-------- ENTRIES SUPPLIED
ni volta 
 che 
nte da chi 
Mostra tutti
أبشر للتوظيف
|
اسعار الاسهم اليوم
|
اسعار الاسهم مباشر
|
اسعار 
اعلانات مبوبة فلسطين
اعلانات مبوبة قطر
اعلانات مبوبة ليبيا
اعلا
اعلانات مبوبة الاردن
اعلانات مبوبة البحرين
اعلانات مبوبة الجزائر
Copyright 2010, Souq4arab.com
----------------
-------- ENTRIES SUPPLIED
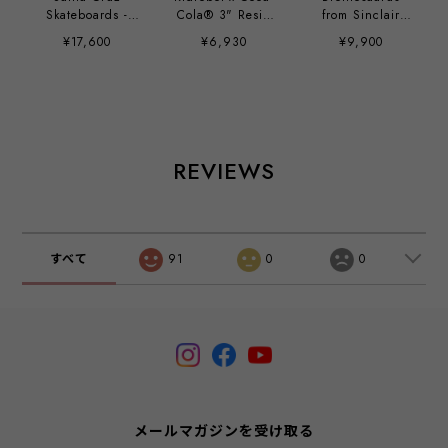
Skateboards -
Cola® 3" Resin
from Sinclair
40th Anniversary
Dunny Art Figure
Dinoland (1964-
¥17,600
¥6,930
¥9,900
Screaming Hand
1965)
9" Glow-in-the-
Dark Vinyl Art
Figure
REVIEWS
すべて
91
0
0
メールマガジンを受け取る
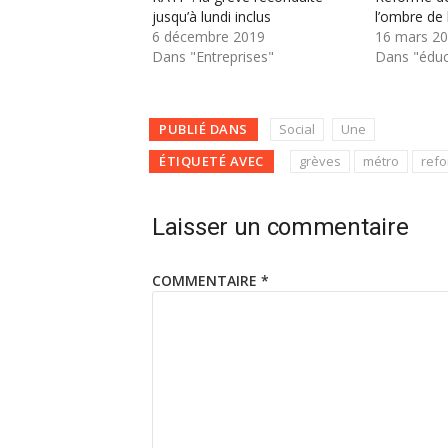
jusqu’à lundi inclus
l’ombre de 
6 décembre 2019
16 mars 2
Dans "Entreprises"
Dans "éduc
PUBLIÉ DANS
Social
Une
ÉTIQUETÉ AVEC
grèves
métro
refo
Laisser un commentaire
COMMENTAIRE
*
----------------
ASSIGNED TASK:
Please show every line of the entries above that contains the word "مبوبة".

WRITTEN ANSWER:
اعلانات مبوبة فلسطين
اعلانات مبوبة قطر
اعلانات مبوبة ليبيا
اعلانات مبوبة الاردن
اعلانات مبوبة البحرين
اعلانات مبوبة الجزائر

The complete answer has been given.